▸ **Problem details**: From the line containing "À la Une (83, 176)" down to the last line of the material, return those lines verbatim and only those.

▸ **Records provided**:
###
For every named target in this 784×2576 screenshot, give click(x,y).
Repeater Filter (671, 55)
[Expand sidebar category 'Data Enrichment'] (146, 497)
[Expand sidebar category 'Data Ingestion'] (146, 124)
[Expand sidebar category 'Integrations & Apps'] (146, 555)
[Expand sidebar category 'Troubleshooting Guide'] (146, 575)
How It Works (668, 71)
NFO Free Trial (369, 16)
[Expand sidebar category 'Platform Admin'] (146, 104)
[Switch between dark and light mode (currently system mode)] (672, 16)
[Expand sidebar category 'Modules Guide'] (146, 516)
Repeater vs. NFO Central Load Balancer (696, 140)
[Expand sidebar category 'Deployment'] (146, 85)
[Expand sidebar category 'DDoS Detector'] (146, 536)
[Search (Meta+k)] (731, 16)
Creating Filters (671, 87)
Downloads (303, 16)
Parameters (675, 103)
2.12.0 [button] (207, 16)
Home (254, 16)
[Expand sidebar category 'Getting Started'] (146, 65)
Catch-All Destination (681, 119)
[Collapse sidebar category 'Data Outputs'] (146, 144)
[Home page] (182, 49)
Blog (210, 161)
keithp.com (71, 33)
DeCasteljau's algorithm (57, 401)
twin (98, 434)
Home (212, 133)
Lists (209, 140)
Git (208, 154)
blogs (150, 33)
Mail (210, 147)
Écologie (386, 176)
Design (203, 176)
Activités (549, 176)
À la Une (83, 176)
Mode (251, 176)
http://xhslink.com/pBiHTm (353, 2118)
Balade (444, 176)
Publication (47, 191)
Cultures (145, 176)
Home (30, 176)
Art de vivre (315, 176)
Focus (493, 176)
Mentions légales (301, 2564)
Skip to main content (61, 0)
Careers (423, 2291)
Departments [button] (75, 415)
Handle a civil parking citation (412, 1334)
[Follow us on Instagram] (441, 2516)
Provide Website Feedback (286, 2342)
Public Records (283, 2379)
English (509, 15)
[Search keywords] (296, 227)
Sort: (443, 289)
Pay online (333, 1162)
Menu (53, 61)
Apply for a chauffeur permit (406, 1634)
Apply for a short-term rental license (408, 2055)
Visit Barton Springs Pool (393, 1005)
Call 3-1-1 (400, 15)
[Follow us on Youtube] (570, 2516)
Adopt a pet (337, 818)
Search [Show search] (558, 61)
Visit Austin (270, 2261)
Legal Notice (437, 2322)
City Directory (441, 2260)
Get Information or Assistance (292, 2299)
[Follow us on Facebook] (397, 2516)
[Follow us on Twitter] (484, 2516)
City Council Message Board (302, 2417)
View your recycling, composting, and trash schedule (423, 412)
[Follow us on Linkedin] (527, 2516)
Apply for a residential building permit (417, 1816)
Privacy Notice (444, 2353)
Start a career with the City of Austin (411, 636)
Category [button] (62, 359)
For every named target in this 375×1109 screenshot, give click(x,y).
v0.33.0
###
▸ **Your response**:
À la Une (83, 176)
Mode (251, 176)
http://xhslink.com/pBiHTm (353, 2118)
Balade (444, 176)
Publication (47, 191)
Cultures (145, 176)
Home (30, 176)
Art de vivre (315, 176)
Focus (493, 176)
Mentions légales (301, 2564)
Skip to main content (61, 0)
Careers (423, 2291)
Departments [button] (75, 415)
Handle a civil parking citation (412, 1334)
[Follow us on Instagram] (441, 2516)
Provide Website Feedback (286, 2342)
Public Records (283, 2379)
English (509, 15)
[Search keywords] (296, 227)
Sort: (443, 289)
Pay online (333, 1162)
Menu (53, 61)
Apply for a chauffeur permit (406, 1634)
Apply for a short-term rental license (408, 2055)
Visit Barton Springs Pool (393, 1005)
Call 3-1-1 (400, 15)
[Follow us on Youtube] (570, 2516)
Adopt a pet (337, 818)
Search [Show search] (558, 61)
Visit Austin (270, 2261)
Legal Notice (437, 2322)
City Directory (441, 2260)
Get Information or Assistance (292, 2299)
[Follow us on Facebook] (397, 2516)
[Follow us on Twitter] (484, 2516)
City Council Message Board (302, 2417)
View your recycling, composting, and trash schedule (423, 412)
[Follow us on Linkedin] (527, 2516)
Apply for a residential building permit (417, 1816)
Privacy Notice (444, 2353)
Start a career with the City of Austin (411, 636)
Category [button] (62, 359)
For every named target in this 375×1109 screenshot, give click(x,y).
v0.33.0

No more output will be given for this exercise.